Synergic effect between inorganic salts and gamma-Al2O3 for xylose dehydration to furfural

Abstract

Lignocellulosic biomass, with a high content of hemicellulose, is the main source of pentoses, from which biofuels and value-added chemicals can be produced. Amongst the latter, 2-Furfuraldehyde (furfural, FUR) is the only unsaturated organic compound prepared from carbohydrates, obtained by acid-catalyzed dehydration of xylose (XYL). Different acid solid catalysts have been studied as alternative to conventional mineral acids, which are employed in industry. In this work, the dehydration of XYL in a biphasic water:toluene system with a mesoporous γ-Al2O3 has been studied, and the effect of the presence of CaCl2 or MgCl2 in the reaction medium on the catalytic performance was evaluated. The presence of CaCl2 and the use of γ-Al2O3 in the reaction medium for xylose dehydration to furfural were studied and compared to the non-catalytic process, at 175 °C. In all cases, high conversion values were attained with respect to the non-catalytic process. γ-Al2O3 shows a high activity, with a XYL conversion of 96%, after 90 min of reaction, but the furfural yield was lower than expected due to alumina favored secondary reactions. Thus, high furfural yields were achieved by using CaCl2 even in absence of catalyst under these experimental conditions.

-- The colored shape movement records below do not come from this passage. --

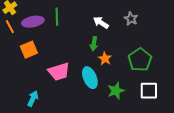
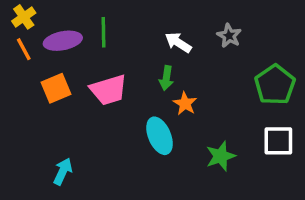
green pentagon: (140, 60) -> (275, 85), moved
pink trapezoid: (59, 72) -> (109, 90), moved
green star: (116, 91) -> (221, 156), moved
white square: (149, 91) -> (278, 141), moved

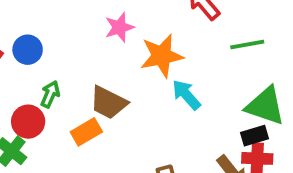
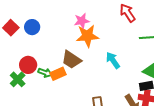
orange star: (162, 56) -> (87, 36), moved
green arrow: (50, 94) -> (45, 73), moved, turned 80

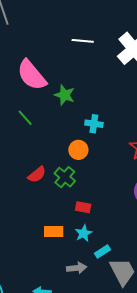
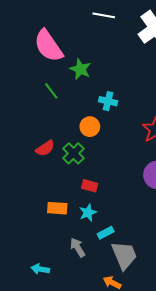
green line: (25, 118) -> (51, 91), moved
gray arrow: (77, 268) -> (78, 247), turned -120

However, considering that side reactions are favored at high temperatures, the catalytic process was studied with CaCl2 and γ-Al2O3 at 150 °C. At this lower temperature, a synergistic effect can be inferred between γ-Al2O3 and CaCl2, reaching values of XYL conversion and FUR yield of 99% and 59%, respectively, after only 30 min of reaction. Moreover, the effect of the addition of CaCl2 and MgCl₂ was compared (Fig. 3), adding the same number of moles, corresponding to 0.65 and 0.39 gsalt·gaq.sol., respectively. Although both salts improved the catalytic performance, CaCl2 is more beneficial than MgCl2. The reaction mechanism has been studied by 1H NMR.